*REQUIREMENT:* Copy the lines verbatim, beginning with the line that contains "Железнодорожный транспорт" and continuing through the end of the data, and only those lines.

[Transcribed page contents]
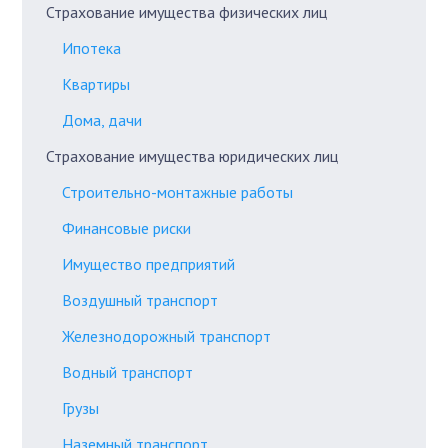
Страхование имущества физических лиц
Ипотека
Квартиры
Дома, дачи
Страхование имущества юридических лиц
Строительно-монтажные работы
Финансовые риски
Имущество предприятий
Воздушный транспорт
Железнодорожный транспорт
Водный транспорт
Грузы
Наземный транспорт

*REPLY TO THE TASK:*
Железнодорожный транспорт
Водный транспорт
Грузы
Наземный транспорт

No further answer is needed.